Professor of Theater Ron Jenkins is part of a growing movement urging Indonesian President Joko “Jokowi” Widodo to spare the lives of two Australian drug smugglers currently on death row in Indonesia. Their executions are scheduled for later this month.
Andrew Chan and Myuran Sukumaran were part of a theater workshop Jenkins conducted at the Kerobokan Penitentiary in 2011. That workshop focused on adapting Dante’s “Divine Comedy” for the stage. Jenkins is now teaching the same class at a prison in Connecticut through the Yale Divinity School.
In connection with that course, on Feb. 7, Jenkins moderated a panel at the Yale Divinity School on social transformation in prisons through the arts, which was dedicated to Chan and Sukumaran. The panel was covered in a news article which was published on the Asian News Network and appeared in 10 Asian countries. One of the panel members was Jenkins’ former student, Kaneza Schaal ’06, who is currently directing an adaptation of “The Egyptian Book of the Dead” with a formerly incarcerated actor, Cornell Allston, who also spoke on the panel.
“We want Chan and Sukumaran to know that the international community fully supports them,” Jenkins told The Jakarta Post.
On Feb. 6, Jenkins also wrote an op-ed in The Jakarta Post, titled, “Waiting for death behind bars,” about the two men and their participation in the prison theater program.
Collectively they wrote a play that interwove lines from Dante’s text with stories from their own lives that paralleled the journey from hell to heaven that is the subject of “The Divine Comedy.”

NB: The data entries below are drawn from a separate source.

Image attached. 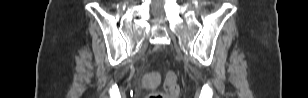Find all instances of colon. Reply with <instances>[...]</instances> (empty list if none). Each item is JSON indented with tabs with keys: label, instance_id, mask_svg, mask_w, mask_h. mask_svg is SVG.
Instances as JSON below:
<instances>
[{
	"label": "colon",
	"instance_id": "colon-1",
	"mask_svg": "<svg viewBox=\"0 0 308 98\" xmlns=\"http://www.w3.org/2000/svg\"><path fill=\"white\" fill-rule=\"evenodd\" d=\"M179 96V86L177 75L174 71H169L164 81V92H153L148 98H177Z\"/></svg>",
	"mask_w": 308,
	"mask_h": 98
}]
</instances>
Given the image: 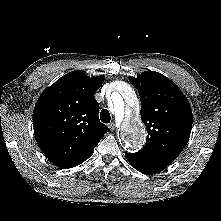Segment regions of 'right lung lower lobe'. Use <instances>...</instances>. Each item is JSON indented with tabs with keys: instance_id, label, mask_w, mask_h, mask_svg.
<instances>
[{
	"instance_id": "obj_1",
	"label": "right lung lower lobe",
	"mask_w": 221,
	"mask_h": 221,
	"mask_svg": "<svg viewBox=\"0 0 221 221\" xmlns=\"http://www.w3.org/2000/svg\"><path fill=\"white\" fill-rule=\"evenodd\" d=\"M84 161H85V160H84ZM84 161H83V162H84ZM81 163H82V162H81ZM81 163H79V164H81ZM79 164H77V165H79ZM77 165H76V166H77Z\"/></svg>"
}]
</instances>
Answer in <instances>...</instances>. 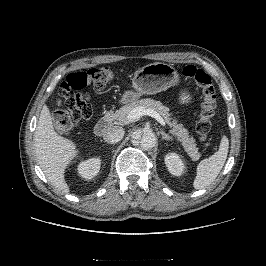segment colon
Returning a JSON list of instances; mask_svg holds the SVG:
<instances>
[{
  "label": "colon",
  "instance_id": "5ec220e1",
  "mask_svg": "<svg viewBox=\"0 0 266 266\" xmlns=\"http://www.w3.org/2000/svg\"><path fill=\"white\" fill-rule=\"evenodd\" d=\"M186 79L194 82L201 92L200 119L196 130L201 142H206L215 114L216 95L209 75L193 65L183 68ZM114 73L106 66L70 74L59 88V103L64 105L55 113L56 128L60 131L74 128L81 121L93 116L91 96L86 90L89 83L97 89L107 88L113 81Z\"/></svg>",
  "mask_w": 266,
  "mask_h": 266
}]
</instances>
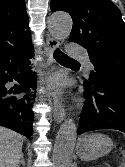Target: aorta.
Wrapping results in <instances>:
<instances>
[{
    "label": "aorta",
    "instance_id": "762f6f07",
    "mask_svg": "<svg viewBox=\"0 0 125 167\" xmlns=\"http://www.w3.org/2000/svg\"><path fill=\"white\" fill-rule=\"evenodd\" d=\"M48 29L54 38L63 40L70 35L72 19L66 13L56 12L48 19ZM76 136L77 126L73 119L65 120L57 133L53 149L54 167H68L75 147Z\"/></svg>",
    "mask_w": 125,
    "mask_h": 167
}]
</instances>
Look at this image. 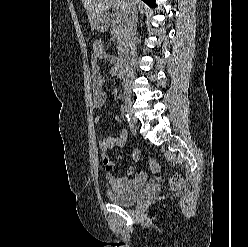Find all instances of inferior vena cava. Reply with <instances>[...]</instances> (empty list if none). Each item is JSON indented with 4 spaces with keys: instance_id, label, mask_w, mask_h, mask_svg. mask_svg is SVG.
<instances>
[{
    "instance_id": "obj_1",
    "label": "inferior vena cava",
    "mask_w": 248,
    "mask_h": 247,
    "mask_svg": "<svg viewBox=\"0 0 248 247\" xmlns=\"http://www.w3.org/2000/svg\"><path fill=\"white\" fill-rule=\"evenodd\" d=\"M123 10L128 37L127 60L133 61L136 56V26L138 20L135 0H125Z\"/></svg>"
}]
</instances>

The tales told by the men and women in Kerobokan prison were as unsettling as the torments in the “Inferno” portion of Dante’s poem, but in spite of the abuse and betrayals that led them to a point in their lives where as Dante wrote “the straight path was lost,” none of the prisoners lost hope.
Even Sukumaran and Chan believed that international appeals on their behalf would stop the government from carrying out the barbaric ritual of state execution.
Neither claimed innocence. They admitted their crimes, but wondered like much of the rest of the world if those mistakes merited the punishment of death.
What I remember most about Sukumaran and Chan was the generous way in which they encouraged other members of the workshop to forget about their problems for a few hours a week and throw themselves into the collective work of creating theater.